Is It OK to Blame Fredi Gonzalez for Eric O’Flaherty's and Jonny Venters's Injuries?

By Michael Baumann at
Jamie Sabau/Getty Images

There’s an understanding among baseball fans who can read and do math that relief pitchers are pretty much interchangeable. Certainly not all relievers — some are consistently good, like Mariano Rivera, while others are consistently awful, like Josh Lindblom. But in general, one relief pitcher is going to pitch so few innings over the course of a given year that a great bullpen isn’t a foundation to build on, but rather the last piece of a championship puzzle. And even then, relief pitcher performance varies wildly from year to year. Consider the 2008 Philadelphia Phillies, who won the World Series thanks, in part, to one of the best bullpens in the game. Then consider what Brad Lidge, J.C. Romero, and Chad Durbin were doing even one year later.

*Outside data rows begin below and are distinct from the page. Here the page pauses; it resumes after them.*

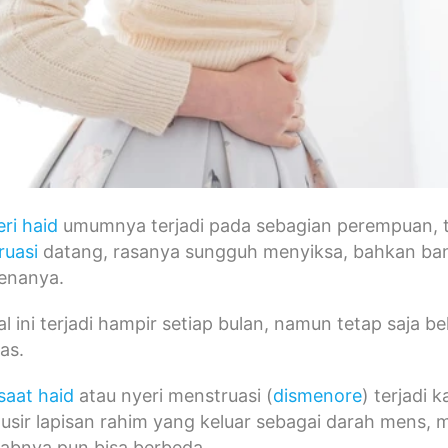
eri haid
umumnya terjadi pada sebagian perempuan, t
ruasi
datang, rasanya sungguh menyiksa, bahkan ban
renanya.
l ini terjadi hampir setiap bulan, namun tetap saja 
as.
saat haid
atau nyeri menstruasi (
dismenore
) terjadi 
sir lapisan rahim yang keluar sebagai darah mens, me
abnya pun bisa berbeda.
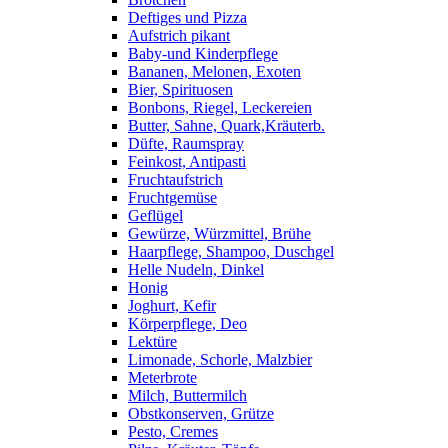
Deftiges und Pizza
Aufstrich pikant
Baby-und Kinderpflege
Bananen, Melonen, Exoten
Bier, Spirituosen
Bonbons, Riegel, Leckereien
Butter, Sahne, Quark,Kräuterb.
Düfte, Raumspray
Feinkost, Antipasti
Fruchtaufstrich
Fruchtgemüse
Geflügel
Gewürze, Würzmittel, Brühe
Haarpflege, Shampoo, Duschgel
Helle Nudeln, Dinkel
Honig
Joghurt, Kefir
Körperpflege, Deo
Lektüre
Limonade, Schorle, Malzbier
Meterbrote
Milch, Buttermilch
Obstkonserven, Grütze
Pesto, Cremes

One exception to this rule is the 2011-12 Atlanta Braves, whose bullpen performed wonders. The poster boys for Atlanta’s late-inning run prevention were closer Craig Kimbrel and lefties Eric O’Flaherty and Jonny Venters. In 2011, O’Flaherty, Venters, and Kimbrel were first, third, and fifth, respectively, among Braves pitchers in WAR. In 2012, Kimbrel and O’Flaherty were second and fifth. Put another way, in the past two years the Braves had three different relievers post three-win seasons. That’s ridiculous.

Since the start of the 2011 season, O’Flaherty has appeared in 161 regular-season games, 55 of them on less than a day’s worth of rest. Venters appeared in 151 games, 49 of them after having pitched the day before. And last week, we found out that both of them would be headed for Tommy John surgery — in Venters’s case, for a second time.